"That depends on how I feel," I replied.

"Well said. I have not done so since 1866. I swore off. A row. The devil of a party. One day at Walewski's. I cut fives. Naturally I wasn't worrying any. The other had a four. 'Idiot!' cried the little Baron de Chaux Gisseux who was laying staggering sums on my table. I hurled a bottle of champagne at his head. He ducked. It was Marshal Baillant who got the bottle. A scene! The matter was fixed up because we were both Free Masons. The Emperor made me promise not to cut fives again. I have kept my promise not to cut fives again. I have kept my promise. But there are moments when it is hard...."

He added in a voice steeped in melancholy:

"Try a little of this Ahaggar 1880. Excellent vintage. It is I, Lieutenant, who instructed these people in the uses of the juice of the vine. The vine of the palm trees is very good when it is properly fermented, but it gets insipid in the long run."

It was powerful, that Ahaggar 1880. We sipped it from large silver goblets. It was fresh as Rhine wine, dry as the wine of the Hermitage.
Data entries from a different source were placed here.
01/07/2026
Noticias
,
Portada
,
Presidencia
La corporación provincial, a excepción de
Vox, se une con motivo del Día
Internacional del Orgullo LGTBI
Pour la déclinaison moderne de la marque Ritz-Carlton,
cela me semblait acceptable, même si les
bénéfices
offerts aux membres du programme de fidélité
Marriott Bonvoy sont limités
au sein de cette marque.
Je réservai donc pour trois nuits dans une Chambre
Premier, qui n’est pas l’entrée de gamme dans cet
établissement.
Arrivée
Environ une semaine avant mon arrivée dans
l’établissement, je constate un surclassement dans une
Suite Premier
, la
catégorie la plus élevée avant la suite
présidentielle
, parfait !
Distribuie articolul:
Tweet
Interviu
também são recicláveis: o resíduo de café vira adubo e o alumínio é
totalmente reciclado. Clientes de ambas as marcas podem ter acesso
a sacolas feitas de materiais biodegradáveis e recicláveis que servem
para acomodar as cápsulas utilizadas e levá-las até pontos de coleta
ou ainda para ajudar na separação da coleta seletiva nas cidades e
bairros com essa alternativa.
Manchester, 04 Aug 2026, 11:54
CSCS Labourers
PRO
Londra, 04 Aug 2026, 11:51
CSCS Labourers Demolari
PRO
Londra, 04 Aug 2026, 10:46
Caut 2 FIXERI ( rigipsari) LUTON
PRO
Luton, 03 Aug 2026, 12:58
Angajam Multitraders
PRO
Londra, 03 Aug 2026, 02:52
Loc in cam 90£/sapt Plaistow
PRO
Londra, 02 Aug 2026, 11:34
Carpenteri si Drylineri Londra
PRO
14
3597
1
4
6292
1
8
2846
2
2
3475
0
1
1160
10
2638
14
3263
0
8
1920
And then, suddenly, it brought back recollections of the burning wines of Portugal; it seemed sweet, fruity, an admirable wine, I tell you.
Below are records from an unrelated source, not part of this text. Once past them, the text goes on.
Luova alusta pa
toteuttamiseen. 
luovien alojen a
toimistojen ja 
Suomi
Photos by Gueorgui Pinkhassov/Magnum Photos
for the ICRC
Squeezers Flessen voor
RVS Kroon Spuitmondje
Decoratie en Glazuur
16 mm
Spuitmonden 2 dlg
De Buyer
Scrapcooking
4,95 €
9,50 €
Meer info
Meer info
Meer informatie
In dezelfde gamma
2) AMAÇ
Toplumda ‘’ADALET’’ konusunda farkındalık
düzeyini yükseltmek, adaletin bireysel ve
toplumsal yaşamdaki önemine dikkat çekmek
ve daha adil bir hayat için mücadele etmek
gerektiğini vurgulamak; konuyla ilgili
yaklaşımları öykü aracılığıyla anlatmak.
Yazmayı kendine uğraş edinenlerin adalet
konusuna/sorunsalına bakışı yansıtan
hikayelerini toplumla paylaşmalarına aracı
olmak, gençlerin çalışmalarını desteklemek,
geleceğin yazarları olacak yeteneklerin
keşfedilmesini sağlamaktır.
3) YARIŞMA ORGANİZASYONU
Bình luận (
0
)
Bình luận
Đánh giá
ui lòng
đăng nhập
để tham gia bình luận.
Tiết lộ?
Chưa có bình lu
That wine crowned the most perfect of luncheons. There were few meats, to be sure; but those few were remarkably seasoned. Profusion of cakes, pancakes served with honey, fragrant fritters, cheese-cakes of sour milk and dates. And everywhere, in great enamel platters or wicker jars, fruit, masses of fruit, figs, dates, pistachios, jujubes, pomegranates, apricots, huge bunches of grapes, larger than those which bent the shoulders of the Hebrews in the land of Canaan, heavy watermelons cut in two, showing their moist, red pulp and their rows of black seeds.

I had scarcely finished one of these beautiful iced fruits, when M. Le Mesge rose.

"

Gentlemen, if you are ready," he said to Morhange and me.

"Get away from that old dotard as soon as you can," whispered the Hetman of Jitomir to me. "The party of Trente et Quarante will begin soon. You shall see. You shall see. We go it even harder than at Cora Pearl's."